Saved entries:
##########

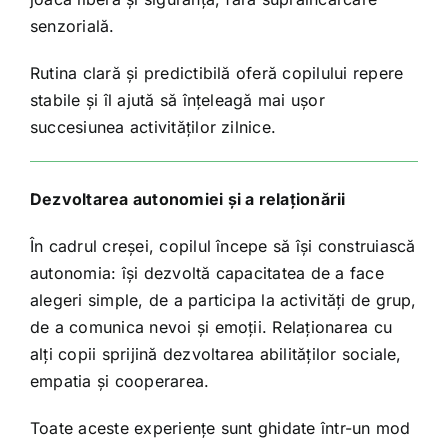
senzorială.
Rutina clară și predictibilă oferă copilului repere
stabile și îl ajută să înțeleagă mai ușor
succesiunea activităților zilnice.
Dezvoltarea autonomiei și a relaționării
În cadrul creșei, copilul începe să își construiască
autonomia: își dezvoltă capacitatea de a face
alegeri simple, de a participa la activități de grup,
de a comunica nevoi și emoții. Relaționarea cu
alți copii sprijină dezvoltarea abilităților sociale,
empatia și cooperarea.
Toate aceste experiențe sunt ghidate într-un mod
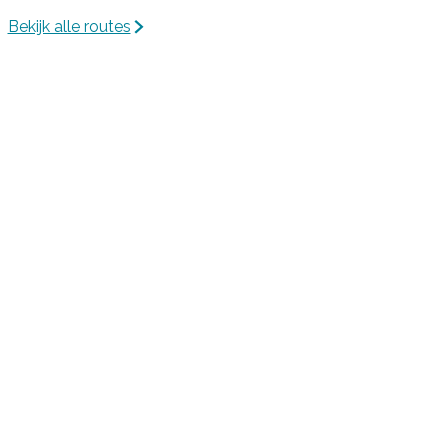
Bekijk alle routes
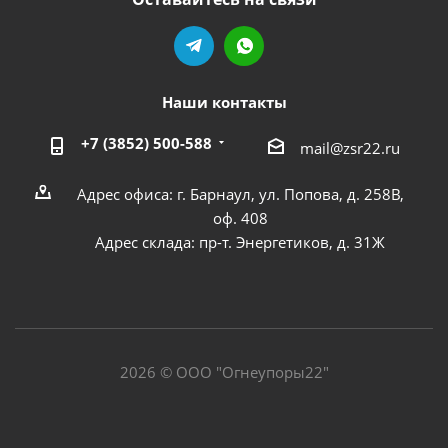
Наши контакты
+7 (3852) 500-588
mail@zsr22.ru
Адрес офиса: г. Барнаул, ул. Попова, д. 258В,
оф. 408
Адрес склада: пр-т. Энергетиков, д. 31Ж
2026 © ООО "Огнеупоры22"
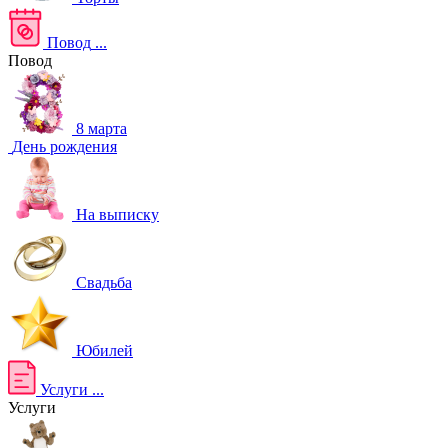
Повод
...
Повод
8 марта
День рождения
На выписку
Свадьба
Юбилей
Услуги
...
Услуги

##########

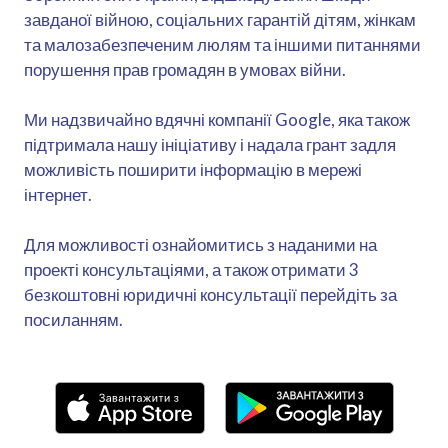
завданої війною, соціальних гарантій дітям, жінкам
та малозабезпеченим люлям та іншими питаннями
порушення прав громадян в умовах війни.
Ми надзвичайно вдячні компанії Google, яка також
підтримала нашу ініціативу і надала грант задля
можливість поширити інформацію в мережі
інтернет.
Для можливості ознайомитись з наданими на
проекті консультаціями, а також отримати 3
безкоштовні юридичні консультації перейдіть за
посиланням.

##########

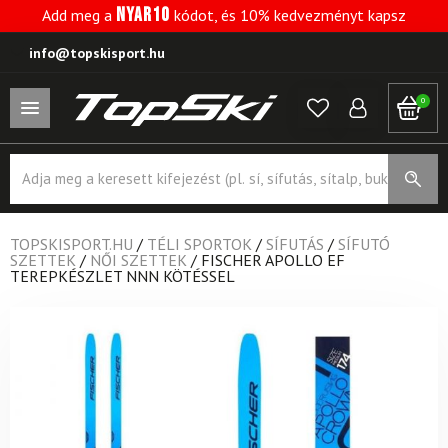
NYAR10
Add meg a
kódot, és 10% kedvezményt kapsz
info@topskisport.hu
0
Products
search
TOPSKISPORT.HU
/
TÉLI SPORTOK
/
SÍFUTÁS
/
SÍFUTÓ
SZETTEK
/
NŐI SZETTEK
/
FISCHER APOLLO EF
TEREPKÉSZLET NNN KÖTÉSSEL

##########

Required action » What is the number of lines above that contain the string "також"? Answer with the number alone.

Result of this task » 2